Immediate Response: Direct Pressure and Elevation
The first step for controlling external bleeding is applying direct pressure to the wound site. This technique compresses damaged blood vessels, allowing the body’s natural clotting process to form a clot. Use a clean material, such as a trauma dressing, sterile gauze, or clean cloth, and place it directly over the injury.
Apply continuous, firm pressure with both hands, pushing down hard enough to slow or stop the flow of blood. Sustain the pressure without interruption for three to five minutes to allow a clot to form.
If the initial dressing becomes soaked, do not remove it, as this can dislodge the clot and restart bleeding. Instead, layer a new pad directly on top of the saturated material and maintain firm pressure.
Elevation of an injured limb above the heart can supplement direct pressure by using gravity to reduce hydrostatic pressure. However, elevation alone has limited effectiveness and should not delay the primary intervention.
Last Resort for Limb Injuries: Tourniquet Use
When severe, life-threatening hemorrhage on an extremity cannot be controlled by direct pressure, a tourniquet is required. This device stops all blood flow to the injured limb to prevent death. Apply a tourniquet rapidly if the bleeding is massive or spurting.
A commercially manufactured tourniquet is preferred over an improvised one for achieving full arterial occlusion. Place the device high and tight on the limb, approximately 2 to 3 inches above the wound site, but never directly over a joint. While bare skin is ideal, apply it over clothing if removal would cause delay.
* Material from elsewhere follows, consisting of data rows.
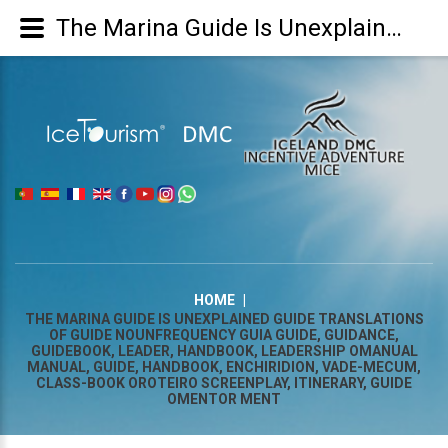
The Marina Guide Is Unexplained Guide Translations of guide NounFrequency guia guide, guidance, guidebook, leader, handbook, leadership omanual manual, guide, handbook, enchiridion, vade-mecum, class-book oroteiro screenplay, itinerary, guide omentor ment
|
HOME
|
THE MARINA GUIDE IS UNEXPLAINED GUIDE TRANSLATIONS
OF GUIDE NOUNFREQUENCY GUIA GUIDE, GUIDANCE,
GUIDEBOOK, LEADER, HANDBOOK, LEADERSHIP OMANUAL
MANUAL, GUIDE, HANDBOOK, ENCHIRIDION, VADE-MECUM,
CLASS-BOOK OROTEIRO SCREENPLAY, ITINERARY, GUIDE
OMENTOR MENT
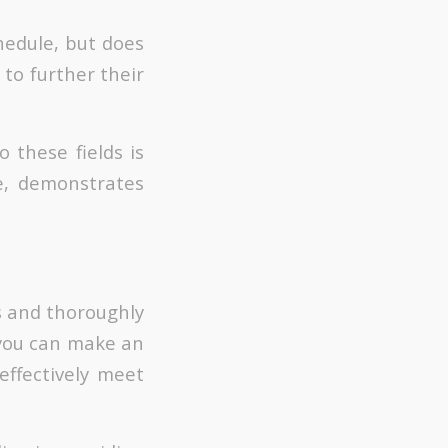
hedule, but does
 to further their
 these fields is
e, demonstrates
ns and thoroughly
, you can make an
effectively meet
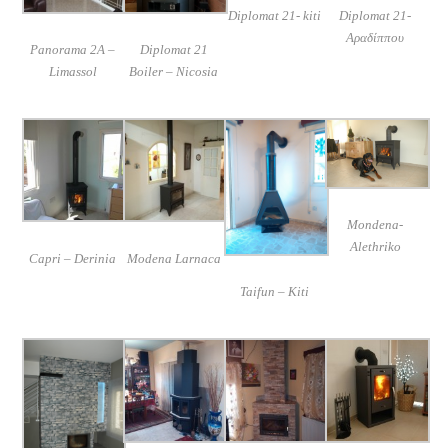
Diplomat 21- kiti
Diplomat 21-
Αραδίππου
Panorama 2A –
Diplomat 21
Limassol
Boiler – Nicosia
Mondena-
Alethriko
Capri – Derinia
Modena Larnaca
Taifun – Kiti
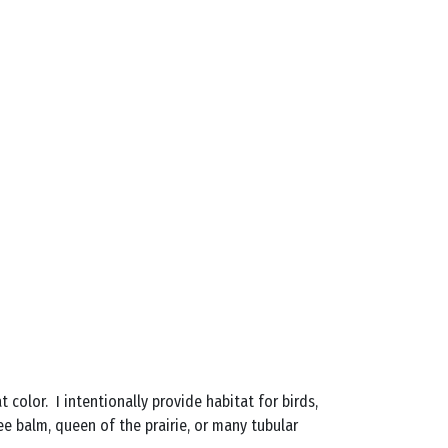
color. I intentionally provide habitat for birds,
e balm, queen of the prairie, or many tubular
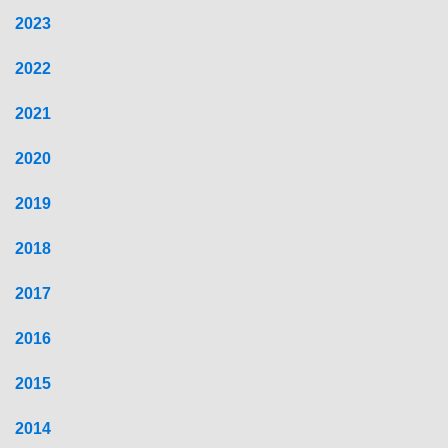
2023
2022
2021
2020
2019
2018
2017
2016
2015
2014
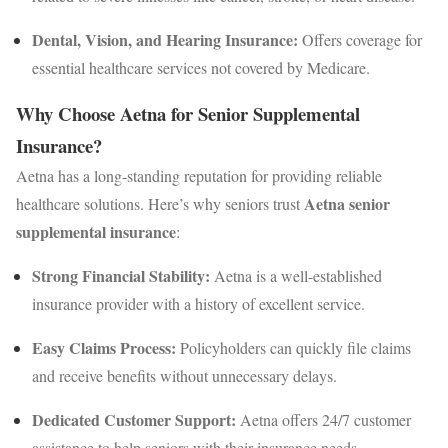
Dental, Vision, and Hearing Insurance:
Offers coverage for
essential healthcare services not covered by Medicare.
Why Choose Aetna for Senior Supplemental
Insurance?
Aetna has a long-standing reputation for providing reliable
Aetna senior
healthcare solutions. Here’s why seniors trust
supplemental insurance
:
Strong Financial Stability:
Aetna is a well-established
insurance provider with a history of excellent service.
Easy Claims Process:
Policyholders can quickly file claims
and receive benefits without unnecessary delays.
Dedicated Customer Support:
Aetna offers 24/7 customer
assistance to help seniors with their insurance needs.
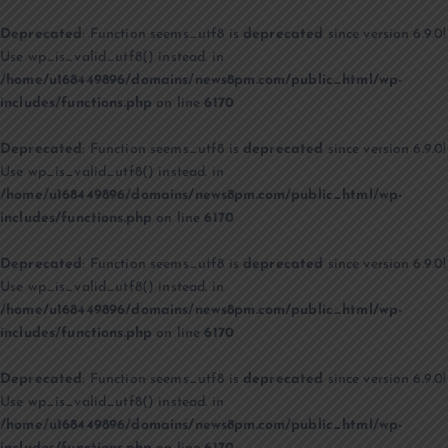
Deprecated
: Function seems_utf8 is
deprecated
since version 6.9.0!
Use wp_is_valid_utf8() instead. in
/home/u168449896/domains/news8pm.com/public_html/wp-
includes/functions.php
on line
6170
Deprecated
: Function seems_utf8 is
deprecated
since version 6.9.0!
Use wp_is_valid_utf8() instead. in
/home/u168449896/domains/news8pm.com/public_html/wp-
includes/functions.php
on line
6170
Deprecated
: Function seems_utf8 is
deprecated
since version 6.9.0!
Use wp_is_valid_utf8() instead. in
/home/u168449896/domains/news8pm.com/public_html/wp-
includes/functions.php
on line
6170
Deprecated
: Function seems_utf8 is
deprecated
since version 6.9.0!
Use wp_is_valid_utf8() instead. in
/home/u168449896/domains/news8pm.com/public_html/wp-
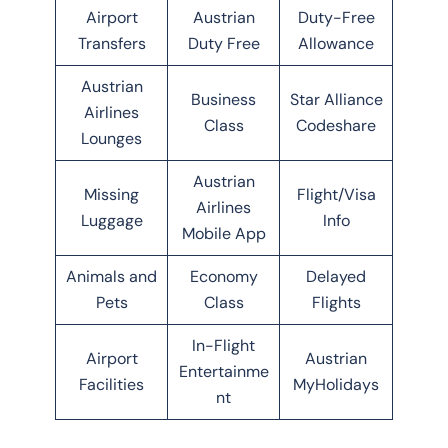
Airport
Austrian
Duty-Free
Transfers
Duty Free
Allowance
Austrian
Business
Star Alliance
Airlines
Class
Codeshare
Lounges
Austrian
Missing
Flight/Visa
Airlines
Luggage
Info
Mobile App
Animals and
Economy
Delayed
Pets
Class
Flights
In-Flight
Airport
Austrian
Entertainme
Facilities
MyHolidays
nt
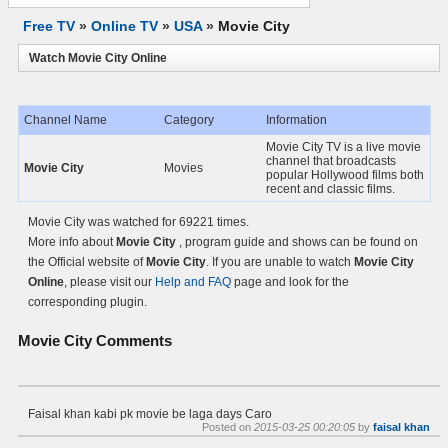
Free TV
»
Online TV
»
USA
»
Movie City
Watch Movie City Online
Channel Name
Category
Information
Movie City TV is a live movie
channel that broadcasts
Movie City
Movies
popular Hollywood films both
recent and classic films.
Movie City was watched for 69221 times.
More info about
Movie City
, program guide and shows can be found on
the Official website of
Movie City
. If you are unable to watch
Movie City
Online
, please visit our
Help and FAQ
page and look for the
corresponding plugin.
Movie City
Comments
Faisal khan kabi pk movie be laga days Caro
Posted on
2015-03-25 00:20:05
by
faisal khan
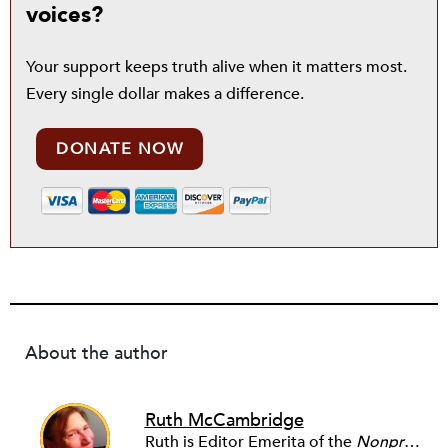
voices?
Your support keeps truth alive when it matters most.
Every single dollar makes a difference.
DONATE NOW
About the author
Ruth McCambridge
Ruth is Editor Emerita of the
Nonprofit Quarterly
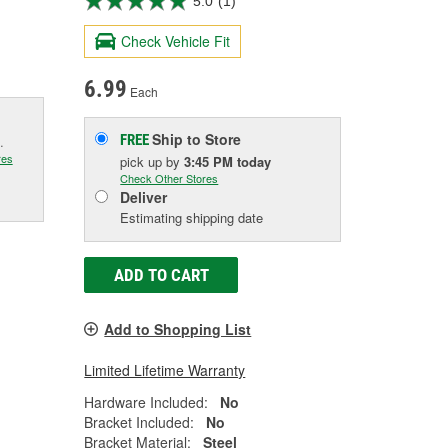
5.0
(1)
Check Vehicle Fit
6.99
Each
Ship to Store
FREE
.
res
pick up
by
3:45 PM
today
Check Other Stores
Deliver
Estimating shipping date
ADD TO CART
Add to Shopping List
Limited Lifetime Warranty
Hardware Included:
No
Bracket Included:
No
Bracket Material:
Steel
Twist the windlass rod until the bleeding stops completely, indicating proper application. The tourniquet will cause pain, but continue tightening until the hemorrhage is controlled, prioritizing the person’s life. Once applied, note the time of application on the device or the person’s forehead for medical personnel.
Managing Deep Wounds: Packing and Sustained Pressure
For deep, penetrating wounds in junctional areas where a tourniquet cannot be applied—such as the neck, armpit, or groin—wound packing controls hemorrhage. This method involves filling the wound cavity to apply direct internal pressure to the bleeding source.
Stuff the entire wound cavity with material, ideally hemostatic gauze, which promotes clotting, but regular gauze or clean cloth can be used. Push the material firmly into the wound, starting at the deepest point and directly on the bleeding vessel. Continue filling the space until the wound is packed tight.
After packing, apply sustained, firm manual pressure directly over the material for at least three to five continuous minutes. This pressure allows the gauze to compress the bleeding tissue effectively. If bleeding continues after this period, insert more packing material and reapply pressure.
Next Steps: Monitoring and Professional Care
Once bleeding is controlled by direct pressure, a tourniquet, or wound packing, maintain the person’s stability while waiting for emergency medical services. Continuously monitor the person’s consciousness, breathing, and the wound for any return of bleeding. If a tourniquet was applied, ensure it remains secure and the application time is visible for the medical team.
Preventing hypothermia is crucial, as cold temperatures complicate the body’s ability to clot blood. Cover the injured person with blankets or clothing to maintain body temperature. Do not give the person anything to eat or drink, and keep them calm and still until professional responders arrive for transport to a trauma center.